Verhalen als ‘De razernij van de pest’, ‘In de steppe’ en ‘Op weg naar de vrolijke beschaving’ zijn gesitueerd in landschappen ver weg van alles, die bestaan in een land als Nederland. Hoe legt u deze wereld uit aan een Nederlandse lezer?
“Ze bestaan in een land als Nederland, maar ook ergens in Argentinië. Het zijn de materiële, fysieke bouwstenen, referenties waarmee de lezer de wereld, die hem wordt voorgesteld, opbouwt. Woorden roepen, in tegenstelling tot filmbeelden, de persoonlijke wereld van de lezer op.
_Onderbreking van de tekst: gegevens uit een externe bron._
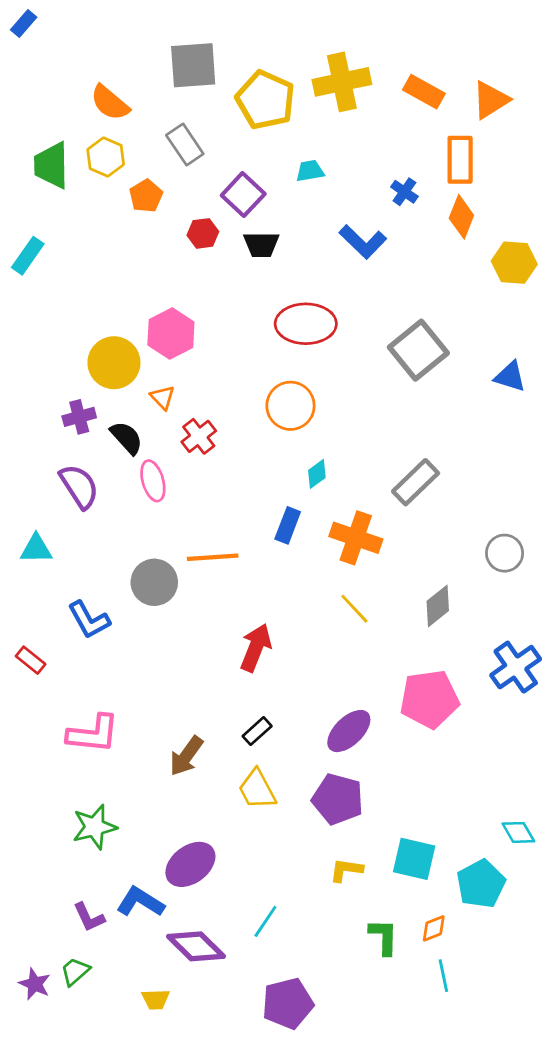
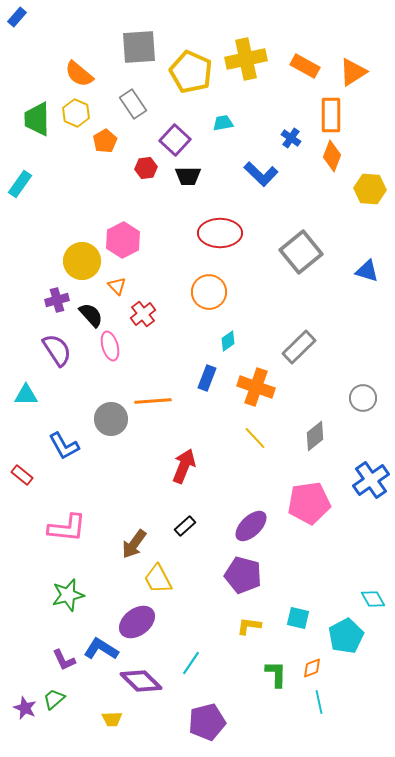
yellow trapezoid: (257, 789) -> (158, 579), moved
cyan square: (414, 859) -> (298, 618), size x0.7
Een woord roept iets op, en wij reageren daarop met onze persoonlijke levenservaring. Als ik zeg ‘het huis was oud maar rechtschapen’, dan zal iedereen zich daar een idee bij vormen. Ik speel graag met die materialen van de lezer omdat ik vind dat dat iets heel levendigs en intiems heeft, en omdat ik er dol op ben dat de auteurs die ik het meest bewonder, erin slagen om mij, wanneer ik ze als lezeres lees, dingen te tonen die ik bijna kan aanraken, zo nabij voelen ze.”
In verhalen als ‘Hoofden tegen het asfalt’ en ‘De zware koffer van Benavides’ neemt kunst een hoofdrol in. Wat is de rol van kunst in uw ogen?
“Ik ben dol op kunst, ik kom uit een familie van beeldend kunstenaars, ik geef me eraan over en laat me ontroeren. Maar wat betreft fictie interesseert me vooral het bedrog, hoe vals en pretentieus kunst kan zijn, de schade die het kan veroorzaken als het niet echt is en in plaats daarvan geprogrammeerde bedoelingen heeft. Dan wordt kunst net zo gewelddadig als vele andere vormen van geweld waar we dagelijks onder lijden. Ik geloof bovendien dat we kunst moeten ontheiligen, democratiseren. We moeten bijvoorbeeld begrijpen dat literatuur niet bestaat zonder te worden gelezen en dat er daarom geen werk is zonder lezer, de lezer heeft de leiding, in zijn of haar verbeelding speelt zich een groot deel van het verhaal af, wat dat ook is.”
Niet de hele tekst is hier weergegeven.